All that is needed is the first stretch of the listing below, repeated exactly and ending with the line that contains "О нашей школе". Pictures are to be left out.

--*--

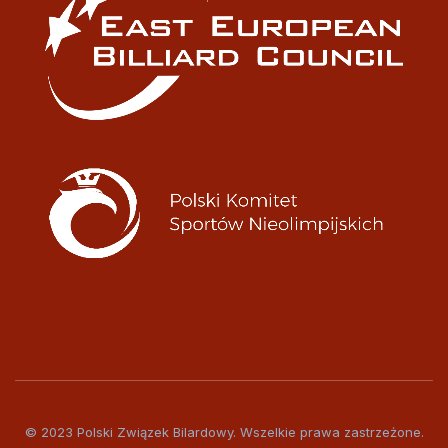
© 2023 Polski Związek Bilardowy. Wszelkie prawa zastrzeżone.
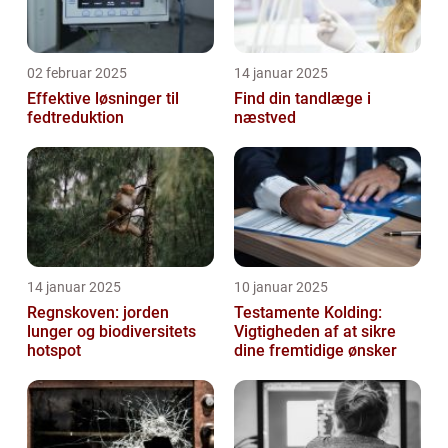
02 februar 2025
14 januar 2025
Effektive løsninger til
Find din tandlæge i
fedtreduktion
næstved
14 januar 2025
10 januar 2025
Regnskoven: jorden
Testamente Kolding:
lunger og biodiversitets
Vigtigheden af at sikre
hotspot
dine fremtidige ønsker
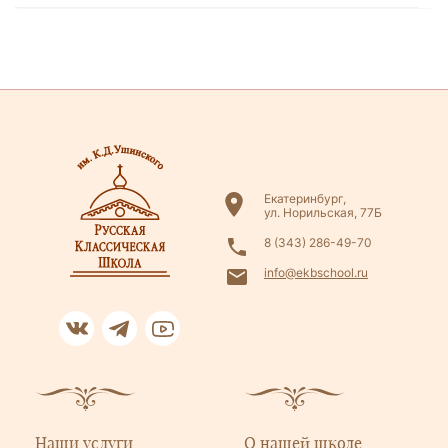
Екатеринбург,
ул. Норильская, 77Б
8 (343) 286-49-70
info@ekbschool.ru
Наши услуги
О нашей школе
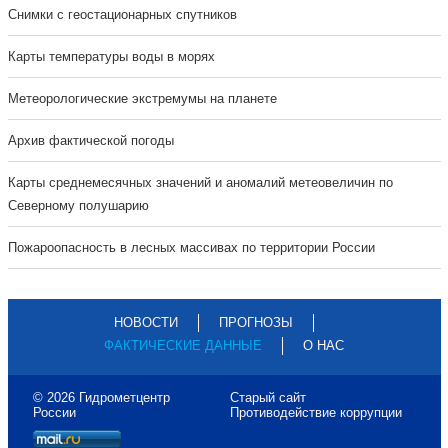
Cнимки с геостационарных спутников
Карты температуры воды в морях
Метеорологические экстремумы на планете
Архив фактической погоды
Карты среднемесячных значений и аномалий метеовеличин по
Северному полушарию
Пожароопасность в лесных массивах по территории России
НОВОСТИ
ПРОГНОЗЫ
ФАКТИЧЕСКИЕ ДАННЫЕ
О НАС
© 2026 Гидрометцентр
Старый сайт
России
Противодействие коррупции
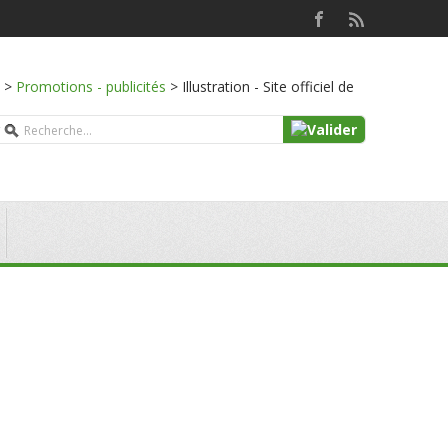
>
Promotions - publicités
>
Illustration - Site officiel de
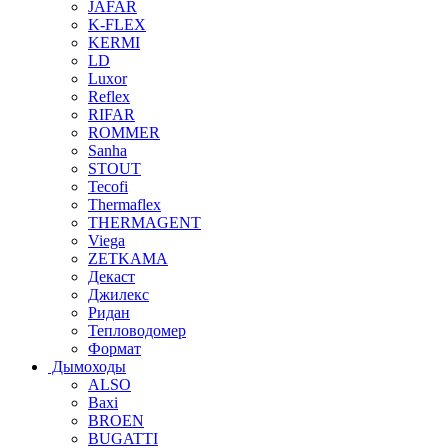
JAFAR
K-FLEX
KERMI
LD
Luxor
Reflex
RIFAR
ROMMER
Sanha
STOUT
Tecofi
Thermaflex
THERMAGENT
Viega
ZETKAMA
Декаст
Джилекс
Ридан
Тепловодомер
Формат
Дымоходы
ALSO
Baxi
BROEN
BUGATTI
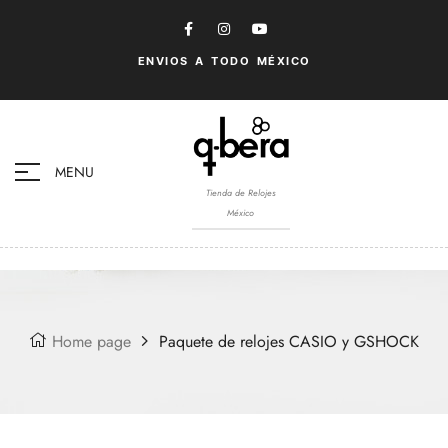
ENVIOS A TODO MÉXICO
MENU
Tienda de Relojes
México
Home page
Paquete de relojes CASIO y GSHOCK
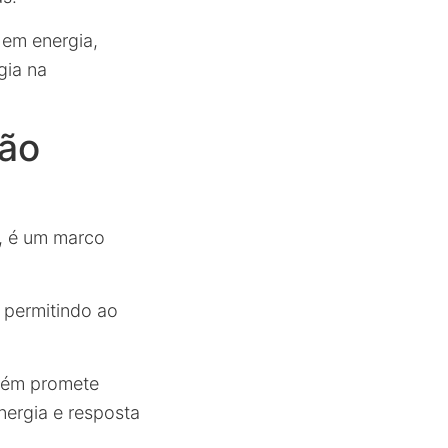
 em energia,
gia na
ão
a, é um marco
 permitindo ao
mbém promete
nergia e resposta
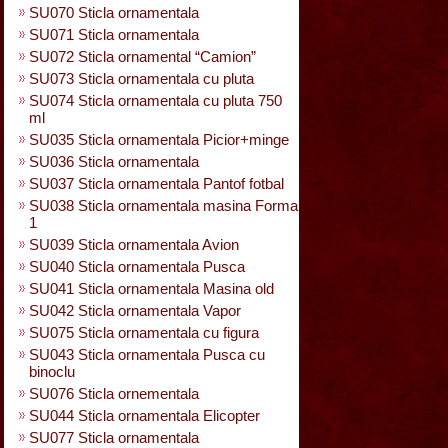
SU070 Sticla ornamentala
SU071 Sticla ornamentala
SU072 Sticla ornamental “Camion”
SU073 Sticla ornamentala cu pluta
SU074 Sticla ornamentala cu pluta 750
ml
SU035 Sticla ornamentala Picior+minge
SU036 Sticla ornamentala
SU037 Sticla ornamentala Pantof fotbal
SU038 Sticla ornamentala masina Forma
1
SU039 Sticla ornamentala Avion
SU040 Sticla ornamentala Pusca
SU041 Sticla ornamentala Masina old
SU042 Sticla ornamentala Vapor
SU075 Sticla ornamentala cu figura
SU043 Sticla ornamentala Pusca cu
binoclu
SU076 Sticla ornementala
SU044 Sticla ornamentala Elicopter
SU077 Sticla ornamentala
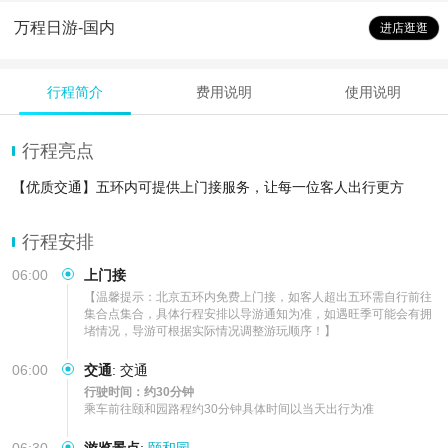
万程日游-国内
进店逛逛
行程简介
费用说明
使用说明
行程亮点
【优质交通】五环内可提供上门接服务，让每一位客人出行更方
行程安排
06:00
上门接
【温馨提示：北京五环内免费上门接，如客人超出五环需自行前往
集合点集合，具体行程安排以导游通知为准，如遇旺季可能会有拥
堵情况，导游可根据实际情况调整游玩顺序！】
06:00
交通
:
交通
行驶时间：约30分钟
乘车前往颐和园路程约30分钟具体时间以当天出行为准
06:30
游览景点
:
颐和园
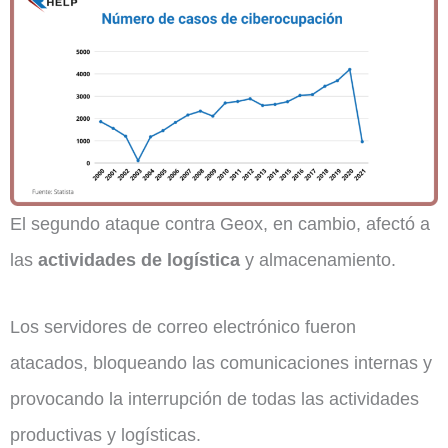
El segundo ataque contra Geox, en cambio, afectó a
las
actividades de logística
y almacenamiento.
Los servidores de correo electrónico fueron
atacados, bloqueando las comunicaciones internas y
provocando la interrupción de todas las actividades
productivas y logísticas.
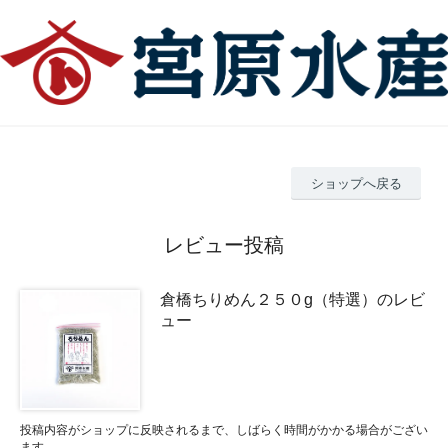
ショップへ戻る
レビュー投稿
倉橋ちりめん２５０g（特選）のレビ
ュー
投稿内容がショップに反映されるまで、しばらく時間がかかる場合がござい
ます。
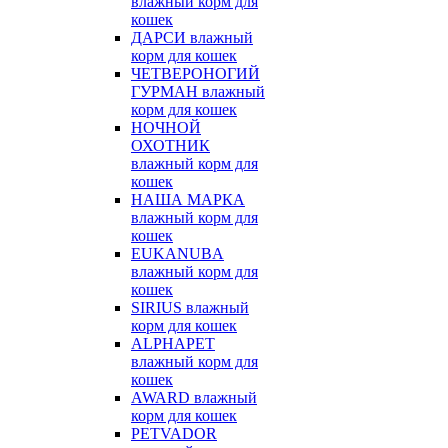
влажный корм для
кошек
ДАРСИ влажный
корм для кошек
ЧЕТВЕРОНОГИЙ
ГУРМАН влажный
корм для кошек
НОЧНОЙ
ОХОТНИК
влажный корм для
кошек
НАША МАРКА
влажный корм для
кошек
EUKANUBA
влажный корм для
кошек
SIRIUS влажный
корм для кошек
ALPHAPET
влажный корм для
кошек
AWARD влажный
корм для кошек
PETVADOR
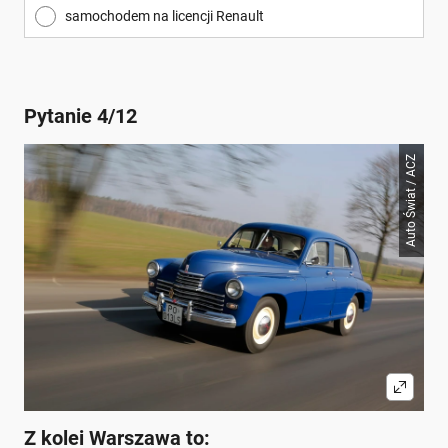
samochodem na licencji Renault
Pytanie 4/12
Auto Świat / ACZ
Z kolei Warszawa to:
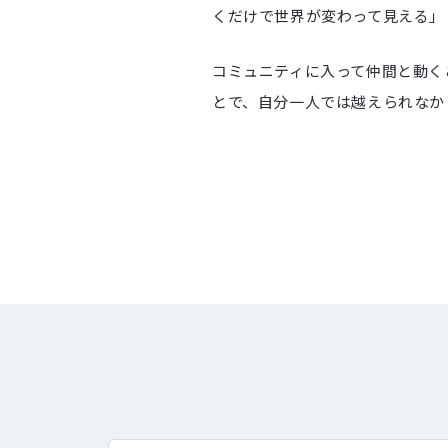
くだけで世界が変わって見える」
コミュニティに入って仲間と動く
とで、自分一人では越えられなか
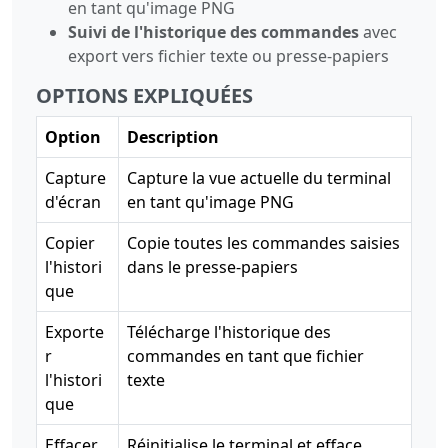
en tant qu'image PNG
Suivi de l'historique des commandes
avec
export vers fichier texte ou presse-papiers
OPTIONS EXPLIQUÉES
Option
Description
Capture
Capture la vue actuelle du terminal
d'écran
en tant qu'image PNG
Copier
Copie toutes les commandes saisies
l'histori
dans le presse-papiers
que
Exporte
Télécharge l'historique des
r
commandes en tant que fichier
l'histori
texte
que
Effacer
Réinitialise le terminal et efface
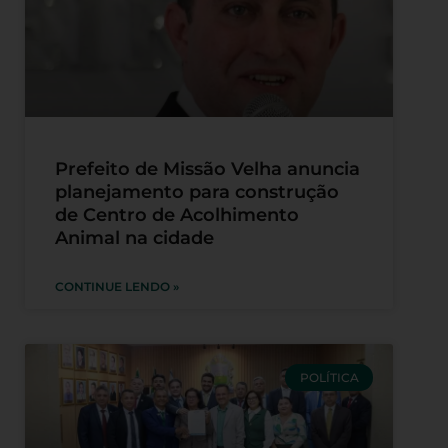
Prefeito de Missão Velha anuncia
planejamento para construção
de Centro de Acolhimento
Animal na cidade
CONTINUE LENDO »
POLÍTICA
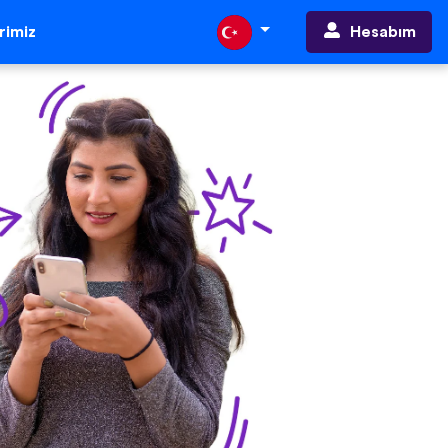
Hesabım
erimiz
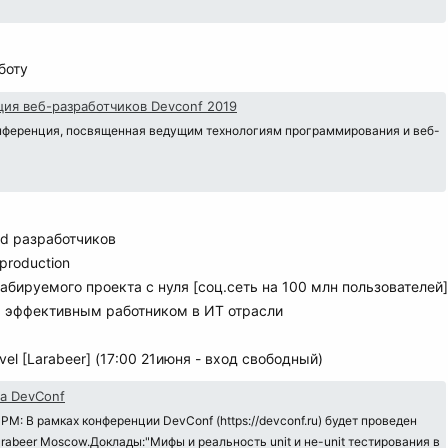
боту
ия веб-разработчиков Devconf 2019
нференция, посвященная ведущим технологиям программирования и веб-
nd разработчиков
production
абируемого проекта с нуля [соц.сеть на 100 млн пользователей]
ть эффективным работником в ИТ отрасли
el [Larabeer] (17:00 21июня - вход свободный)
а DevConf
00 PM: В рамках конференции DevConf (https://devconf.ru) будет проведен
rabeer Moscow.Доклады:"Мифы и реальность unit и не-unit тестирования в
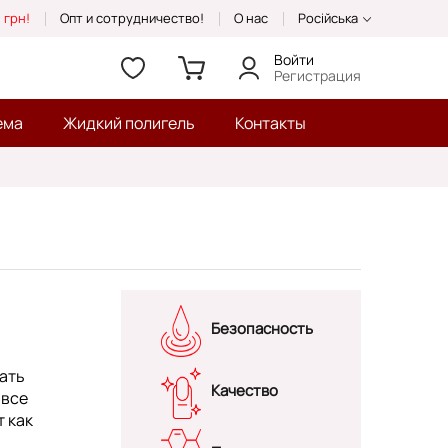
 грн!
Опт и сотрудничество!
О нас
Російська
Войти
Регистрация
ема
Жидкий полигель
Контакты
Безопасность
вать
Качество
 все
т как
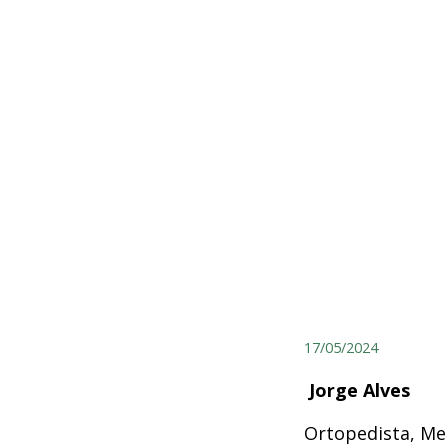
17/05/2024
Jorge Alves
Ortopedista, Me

--*--

[Answer section]
© 2023 Polski Związek Bilardowy. Wszelkie prawa zastrzeżone.
02 februar 2025
14 januar 2025
Effektive løsninger til
Find din tandlæge i
fedtreduktion
næstved
14 januar 2025
10 januar 2025
Regnskoven: jorden
Testamente Kolding:
lunger og biodiversitets
Vigtigheden af at sikre
hotspot
dine fremtidige ønsker
Екатеринбург,
ул. Норильская, 77Б
8 (343) 286-49-70
info@ekbschool.ru
Наши услуги
О нашей школе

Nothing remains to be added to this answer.